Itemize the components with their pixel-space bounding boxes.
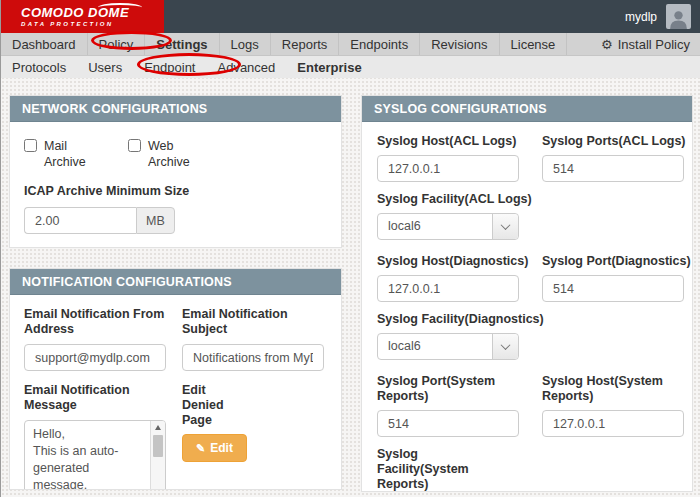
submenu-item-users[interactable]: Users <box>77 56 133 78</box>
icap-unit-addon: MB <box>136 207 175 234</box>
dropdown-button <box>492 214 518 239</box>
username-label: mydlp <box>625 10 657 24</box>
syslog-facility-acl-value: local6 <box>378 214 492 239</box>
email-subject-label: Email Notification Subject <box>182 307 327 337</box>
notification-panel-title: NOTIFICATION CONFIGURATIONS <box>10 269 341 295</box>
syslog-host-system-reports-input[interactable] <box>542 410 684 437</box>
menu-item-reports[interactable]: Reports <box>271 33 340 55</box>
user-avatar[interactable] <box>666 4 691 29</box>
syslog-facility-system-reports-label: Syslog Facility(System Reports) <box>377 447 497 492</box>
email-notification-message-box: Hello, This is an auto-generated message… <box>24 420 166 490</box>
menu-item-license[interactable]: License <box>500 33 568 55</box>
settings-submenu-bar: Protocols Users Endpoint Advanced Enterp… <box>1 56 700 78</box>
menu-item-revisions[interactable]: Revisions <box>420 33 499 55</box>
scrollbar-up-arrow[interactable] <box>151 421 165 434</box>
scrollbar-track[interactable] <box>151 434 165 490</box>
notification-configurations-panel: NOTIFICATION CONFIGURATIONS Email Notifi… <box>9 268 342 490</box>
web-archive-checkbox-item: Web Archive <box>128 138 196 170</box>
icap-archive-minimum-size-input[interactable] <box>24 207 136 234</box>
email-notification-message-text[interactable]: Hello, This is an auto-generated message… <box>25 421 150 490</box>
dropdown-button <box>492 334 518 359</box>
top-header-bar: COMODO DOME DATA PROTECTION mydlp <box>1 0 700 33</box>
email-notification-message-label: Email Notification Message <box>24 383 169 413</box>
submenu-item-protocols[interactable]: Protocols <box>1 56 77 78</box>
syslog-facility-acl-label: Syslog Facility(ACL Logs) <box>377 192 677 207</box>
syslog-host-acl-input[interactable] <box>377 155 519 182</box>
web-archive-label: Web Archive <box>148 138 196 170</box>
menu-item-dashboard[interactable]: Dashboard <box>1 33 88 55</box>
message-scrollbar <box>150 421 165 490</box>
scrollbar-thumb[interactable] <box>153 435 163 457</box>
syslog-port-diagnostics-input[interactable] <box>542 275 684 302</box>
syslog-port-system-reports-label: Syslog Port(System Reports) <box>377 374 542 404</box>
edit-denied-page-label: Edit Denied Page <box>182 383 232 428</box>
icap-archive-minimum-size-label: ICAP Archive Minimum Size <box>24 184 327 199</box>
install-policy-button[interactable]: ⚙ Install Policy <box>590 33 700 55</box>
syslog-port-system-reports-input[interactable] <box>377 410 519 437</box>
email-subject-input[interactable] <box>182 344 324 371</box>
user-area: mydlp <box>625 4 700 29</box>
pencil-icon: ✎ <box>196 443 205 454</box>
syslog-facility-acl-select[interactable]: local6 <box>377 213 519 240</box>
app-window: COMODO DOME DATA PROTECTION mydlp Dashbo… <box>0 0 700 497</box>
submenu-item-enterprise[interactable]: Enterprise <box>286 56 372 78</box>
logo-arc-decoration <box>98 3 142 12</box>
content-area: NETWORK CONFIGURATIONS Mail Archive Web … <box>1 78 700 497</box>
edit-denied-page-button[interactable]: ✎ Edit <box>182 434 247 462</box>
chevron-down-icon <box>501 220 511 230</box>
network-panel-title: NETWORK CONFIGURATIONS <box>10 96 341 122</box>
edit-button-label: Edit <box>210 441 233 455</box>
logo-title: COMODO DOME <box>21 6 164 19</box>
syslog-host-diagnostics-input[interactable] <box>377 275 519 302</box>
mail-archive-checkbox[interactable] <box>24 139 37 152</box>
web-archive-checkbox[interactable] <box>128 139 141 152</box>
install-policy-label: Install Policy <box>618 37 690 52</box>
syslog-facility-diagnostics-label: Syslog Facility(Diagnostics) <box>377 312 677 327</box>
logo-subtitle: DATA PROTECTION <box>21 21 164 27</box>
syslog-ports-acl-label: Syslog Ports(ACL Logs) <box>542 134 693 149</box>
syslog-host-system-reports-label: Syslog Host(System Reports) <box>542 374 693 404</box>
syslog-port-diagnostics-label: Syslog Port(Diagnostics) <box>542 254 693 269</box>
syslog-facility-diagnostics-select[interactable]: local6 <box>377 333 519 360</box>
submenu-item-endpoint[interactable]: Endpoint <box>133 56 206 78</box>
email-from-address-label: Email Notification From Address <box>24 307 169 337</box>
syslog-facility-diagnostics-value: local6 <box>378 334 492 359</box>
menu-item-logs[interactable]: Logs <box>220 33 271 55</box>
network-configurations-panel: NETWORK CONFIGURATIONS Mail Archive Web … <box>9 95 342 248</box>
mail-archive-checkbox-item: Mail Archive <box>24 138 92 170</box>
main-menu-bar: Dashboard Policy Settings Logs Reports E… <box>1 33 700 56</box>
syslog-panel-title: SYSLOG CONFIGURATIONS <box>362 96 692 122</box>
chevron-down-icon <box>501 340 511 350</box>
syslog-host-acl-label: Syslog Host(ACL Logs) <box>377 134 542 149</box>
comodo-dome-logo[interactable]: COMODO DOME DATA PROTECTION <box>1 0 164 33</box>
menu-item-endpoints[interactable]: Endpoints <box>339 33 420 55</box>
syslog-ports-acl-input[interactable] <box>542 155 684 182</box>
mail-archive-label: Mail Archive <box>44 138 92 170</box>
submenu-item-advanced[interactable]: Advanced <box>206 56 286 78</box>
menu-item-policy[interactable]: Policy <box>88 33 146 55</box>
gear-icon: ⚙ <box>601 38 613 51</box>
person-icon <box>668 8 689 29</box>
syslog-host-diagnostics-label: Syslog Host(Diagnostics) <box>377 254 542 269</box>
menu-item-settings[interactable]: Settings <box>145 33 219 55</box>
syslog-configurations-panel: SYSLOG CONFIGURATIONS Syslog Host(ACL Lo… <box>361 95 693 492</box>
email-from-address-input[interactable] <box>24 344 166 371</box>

> Exercise prompt
Set the records down again exactly, with no pictures.

> Finished task
Itemize the components with their pixel-space bounding boxes.
submenu-item-users[interactable]: Users <box>77 56 133 78</box>
icap-unit-addon: MB <box>136 207 175 234</box>
dropdown-button <box>492 214 518 239</box>
username-label: mydlp <box>625 10 657 24</box>
syslog-facility-acl-value: local6 <box>378 214 492 239</box>
email-subject-label: Email Notification Subject <box>182 307 327 337</box>
notification-panel-title: NOTIFICATION CONFIGURATIONS <box>10 269 341 295</box>
syslog-host-system-reports-input[interactable] <box>542 410 684 437</box>
menu-item-reports[interactable]: Reports <box>271 33 340 55</box>
user-avatar[interactable] <box>666 4 691 29</box>
syslog-facility-system-reports-label: Syslog Facility(System Reports) <box>377 447 497 492</box>
email-notification-message-box: Hello, This is an auto-generated message… <box>24 420 166 490</box>
menu-item-license[interactable]: License <box>500 33 568 55</box>
settings-submenu-bar: Protocols Users Endpoint Advanced Enterp… <box>1 56 700 78</box>
menu-item-revisions[interactable]: Revisions <box>420 33 499 55</box>
scrollbar-up-arrow[interactable] <box>151 421 165 434</box>
scrollbar-track[interactable] <box>151 434 165 490</box>
notification-configurations-panel: NOTIFICATION CONFIGURATIONS Email Notifi… <box>9 268 342 490</box>
web-archive-checkbox-item: Web Archive <box>128 138 196 170</box>
icap-archive-minimum-size-input[interactable] <box>24 207 136 234</box>
email-notification-message-text[interactable]: Hello, This is an auto-generated message… <box>25 421 150 490</box>
dropdown-button <box>492 334 518 359</box>
top-header-bar: COMODO DOME DATA PROTECTION mydlp <box>1 0 700 33</box>
email-notification-message-label: Email Notification Message <box>24 383 169 413</box>
submenu-item-protocols[interactable]: Protocols <box>1 56 77 78</box>
syslog-facility-acl-label: Syslog Facility(ACL Logs) <box>377 192 677 207</box>
syslog-host-acl-input[interactable] <box>377 155 519 182</box>
web-archive-label: Web Archive <box>148 138 196 170</box>
menu-item-dashboard[interactable]: Dashboard <box>1 33 88 55</box>
message-scrollbar <box>150 421 165 490</box>
scrollbar-thumb[interactable] <box>153 435 163 457</box>
syslog-port-diagnostics-input[interactable] <box>542 275 684 302</box>
syslog-port-system-reports-label: Syslog Port(System Reports) <box>377 374 542 404</box>
edit-denied-page-label: Edit Denied Page <box>182 383 232 428</box>
icap-archive-minimum-size-label: ICAP Archive Minimum Size <box>24 184 327 199</box>
install-policy-button[interactable]: ⚙ Install Policy <box>590 33 700 55</box>
syslog-port-system-reports-input[interactable] <box>377 410 519 437</box>
email-subject-input[interactable] <box>182 344 324 371</box>
user-area: mydlp <box>625 4 700 29</box>
pencil-icon: ✎ <box>196 443 205 454</box>
syslog-facility-acl-select[interactable]: local6 <box>377 213 519 240</box>
app-window: COMODO DOME DATA PROTECTION mydlp Dashbo… <box>0 0 700 497</box>
submenu-item-enterprise[interactable]: Enterprise <box>286 56 372 78</box>
logo-arc-decoration <box>98 3 142 12</box>
content-area: NETWORK CONFIGURATIONS Mail Archive Web … <box>1 78 700 497</box>
edit-denied-page-button[interactable]: ✎ Edit <box>182 434 247 462</box>
chevron-down-icon <box>501 220 511 230</box>
network-panel-title: NETWORK CONFIGURATIONS <box>10 96 341 122</box>
edit-button-label: Edit <box>210 441 233 455</box>
logo-title: COMODO DOME <box>21 6 164 19</box>
syslog-host-diagnostics-input[interactable] <box>377 275 519 302</box>
mail-archive-checkbox[interactable] <box>24 139 37 152</box>
web-archive-checkbox[interactable] <box>128 139 141 152</box>
install-policy-label: Install Policy <box>618 37 690 52</box>
syslog-facility-diagnostics-label: Syslog Facility(Diagnostics) <box>377 312 677 327</box>
logo-subtitle: DATA PROTECTION <box>21 21 164 27</box>
syslog-ports-acl-label: Syslog Ports(ACL Logs) <box>542 134 693 149</box>
syslog-host-system-reports-label: Syslog Host(System Reports) <box>542 374 693 404</box>
syslog-port-diagnostics-label: Syslog Port(Diagnostics) <box>542 254 693 269</box>
syslog-facility-diagnostics-select[interactable]: local6 <box>377 333 519 360</box>
submenu-item-endpoint[interactable]: Endpoint <box>133 56 206 78</box>
email-from-address-label: Email Notification From Address <box>24 307 169 337</box>
syslog-facility-diagnostics-value: local6 <box>378 334 492 359</box>
menu-item-logs[interactable]: Logs <box>220 33 271 55</box>
network-configurations-panel: NETWORK CONFIGURATIONS Mail Archive Web … <box>9 95 342 248</box>
mail-archive-checkbox-item: Mail Archive <box>24 138 92 170</box>
main-menu-bar: Dashboard Policy Settings Logs Reports E… <box>1 33 700 56</box>
syslog-panel-title: SYSLOG CONFIGURATIONS <box>362 96 692 122</box>
chevron-down-icon <box>501 340 511 350</box>
syslog-host-acl-label: Syslog Host(ACL Logs) <box>377 134 542 149</box>
comodo-dome-logo[interactable]: COMODO DOME DATA PROTECTION <box>1 0 164 33</box>
menu-item-endpoints[interactable]: Endpoints <box>339 33 420 55</box>
syslog-ports-acl-input[interactable] <box>542 155 684 182</box>
mail-archive-label: Mail Archive <box>44 138 92 170</box>
submenu-item-advanced[interactable]: Advanced <box>206 56 286 78</box>
menu-item-policy[interactable]: Policy <box>88 33 146 55</box>
gear-icon: ⚙ <box>601 38 613 51</box>
person-icon <box>668 8 689 29</box>
syslog-host-diagnostics-label: Syslog Host(Diagnostics) <box>377 254 542 269</box>
menu-item-settings[interactable]: Settings <box>145 33 219 55</box>
syslog-configurations-panel: SYSLOG CONFIGURATIONS Syslog Host(ACL Lo… <box>361 95 693 492</box>
email-from-address-input[interactable] <box>24 344 166 371</box>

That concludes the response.